The input:
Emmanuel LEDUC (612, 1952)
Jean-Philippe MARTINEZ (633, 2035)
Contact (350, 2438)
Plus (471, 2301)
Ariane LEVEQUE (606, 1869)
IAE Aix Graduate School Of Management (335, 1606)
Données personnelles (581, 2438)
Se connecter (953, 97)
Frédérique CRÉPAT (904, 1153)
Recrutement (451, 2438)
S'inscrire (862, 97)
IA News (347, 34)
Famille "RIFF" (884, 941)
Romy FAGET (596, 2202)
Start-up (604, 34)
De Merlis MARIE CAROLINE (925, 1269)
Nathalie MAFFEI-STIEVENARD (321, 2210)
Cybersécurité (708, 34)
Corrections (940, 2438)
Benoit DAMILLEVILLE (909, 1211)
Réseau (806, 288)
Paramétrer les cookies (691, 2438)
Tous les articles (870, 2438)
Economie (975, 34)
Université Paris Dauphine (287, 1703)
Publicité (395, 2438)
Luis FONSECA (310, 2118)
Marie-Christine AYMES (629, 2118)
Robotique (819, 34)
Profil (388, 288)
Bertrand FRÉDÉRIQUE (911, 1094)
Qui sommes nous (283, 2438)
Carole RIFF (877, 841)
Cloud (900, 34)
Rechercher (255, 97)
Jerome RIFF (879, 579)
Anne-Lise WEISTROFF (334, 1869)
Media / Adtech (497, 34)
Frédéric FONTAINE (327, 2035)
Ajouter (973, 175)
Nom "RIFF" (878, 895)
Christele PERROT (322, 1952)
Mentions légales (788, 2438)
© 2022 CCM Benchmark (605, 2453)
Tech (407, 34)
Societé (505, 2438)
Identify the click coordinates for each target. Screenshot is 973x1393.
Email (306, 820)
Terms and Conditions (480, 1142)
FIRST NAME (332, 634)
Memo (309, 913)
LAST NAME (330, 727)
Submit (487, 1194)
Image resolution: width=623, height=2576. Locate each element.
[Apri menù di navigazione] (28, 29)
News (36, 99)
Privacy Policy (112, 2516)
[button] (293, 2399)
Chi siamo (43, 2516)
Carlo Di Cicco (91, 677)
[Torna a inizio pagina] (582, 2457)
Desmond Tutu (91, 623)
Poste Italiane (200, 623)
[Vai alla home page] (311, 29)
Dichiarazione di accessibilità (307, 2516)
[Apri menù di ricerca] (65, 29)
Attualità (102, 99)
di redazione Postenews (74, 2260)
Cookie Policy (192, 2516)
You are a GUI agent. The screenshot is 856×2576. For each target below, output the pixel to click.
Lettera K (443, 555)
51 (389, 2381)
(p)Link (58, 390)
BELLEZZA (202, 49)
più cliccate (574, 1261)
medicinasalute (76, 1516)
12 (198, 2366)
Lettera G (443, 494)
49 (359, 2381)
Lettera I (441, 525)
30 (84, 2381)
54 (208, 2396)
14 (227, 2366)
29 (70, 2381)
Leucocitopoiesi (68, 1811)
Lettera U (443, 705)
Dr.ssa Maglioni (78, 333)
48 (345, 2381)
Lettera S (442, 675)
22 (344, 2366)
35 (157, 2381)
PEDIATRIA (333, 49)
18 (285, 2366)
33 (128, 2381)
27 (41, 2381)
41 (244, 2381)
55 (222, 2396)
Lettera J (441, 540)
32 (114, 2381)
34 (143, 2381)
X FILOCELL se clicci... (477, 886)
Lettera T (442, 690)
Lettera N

Exercise prompt: When the entries above are retyped, each line must stay exactly as it is.

Answer space:
Emmanuel LEDUC (612, 1952)
Jean-Philippe MARTINEZ (633, 2035)
Contact (350, 2438)
Plus (471, 2301)
Ariane LEVEQUE (606, 1869)
IAE Aix Graduate School Of Management (335, 1606)
Données personnelles (581, 2438)
Se connecter (953, 97)
Frédérique CRÉPAT (904, 1153)
Recrutement (451, 2438)
S'inscrire (862, 97)
IA News (347, 34)
Famille "RIFF" (884, 941)
Romy FAGET (596, 2202)
Start-up (604, 34)
De Merlis MARIE CAROLINE (925, 1269)
Nathalie MAFFEI-STIEVENARD (321, 2210)
Cybersécurité (708, 34)
Corrections (940, 2438)
Benoit DAMILLEVILLE (909, 1211)
Réseau (806, 288)
Paramétrer les cookies (691, 2438)
Tous les articles (870, 2438)
Economie (975, 34)
Université Paris Dauphine (287, 1703)
Publicité (395, 2438)
Luis FONSECA (310, 2118)
Marie-Christine AYMES (629, 2118)
Robotique (819, 34)
Profil (388, 288)
Bertrand FRÉDÉRIQUE (911, 1094)
Qui sommes nous (283, 2438)
Carole RIFF (877, 841)
Cloud (900, 34)
Rechercher (255, 97)
Jerome RIFF (879, 579)
Anne-Lise WEISTROFF (334, 1869)
Media / Adtech (497, 34)
Frédéric FONTAINE (327, 2035)
Ajouter (973, 175)
Nom "RIFF" (878, 895)
Christele PERROT (322, 1952)
Mentions légales (788, 2438)
© 2022 CCM Benchmark (605, 2453)
Tech (407, 34)
Societé (505, 2438)
Identify the click coordinates for each target. Screenshot is 973x1393.
Email (306, 820)
Terms and Conditions (480, 1142)
FIRST NAME (332, 634)
Memo (309, 913)
LAST NAME (330, 727)
Submit (487, 1194)
Image resolution: width=623, height=2576. Locate each element.
[Apri menù di navigazione] (28, 29)
News (36, 99)
Privacy Policy (112, 2516)
[button] (293, 2399)
Chi siamo (43, 2516)
Carlo Di Cicco (91, 677)
[Torna a inizio pagina] (582, 2457)
Desmond Tutu (91, 623)
Poste Italiane (200, 623)
[Vai alla home page] (311, 29)
Dichiarazione di accessibilità (307, 2516)
[Apri menù di ricerca] (65, 29)
Attualità (102, 99)
di redazione Postenews (74, 2260)
Cookie Policy (192, 2516)
You are a GUI agent. The screenshot is 856×2576. For each target below, output the pixel to click.
Lettera K (443, 555)
51 (389, 2381)
(p)Link (58, 390)
BELLEZZA (202, 49)
più cliccate (574, 1261)
medicinasalute (76, 1516)
12 (198, 2366)
Lettera G (443, 494)
49 (359, 2381)
Lettera I (441, 525)
30 (84, 2381)
54 (208, 2396)
14 (227, 2366)
29 (70, 2381)
Leucocitopoiesi (68, 1811)
Lettera U (443, 705)
Dr.ssa Maglioni (78, 333)
48 (345, 2381)
Lettera S (442, 675)
22 (344, 2366)
35 (157, 2381)
PEDIATRIA (333, 49)
18 (285, 2366)
33 (128, 2381)
27 (41, 2381)
41 (244, 2381)
55 (222, 2396)
Lettera J (441, 540)
32 (114, 2381)
34 (143, 2381)
X FILOCELL se clicci... (477, 886)
Lettera T (442, 690)
Lettera N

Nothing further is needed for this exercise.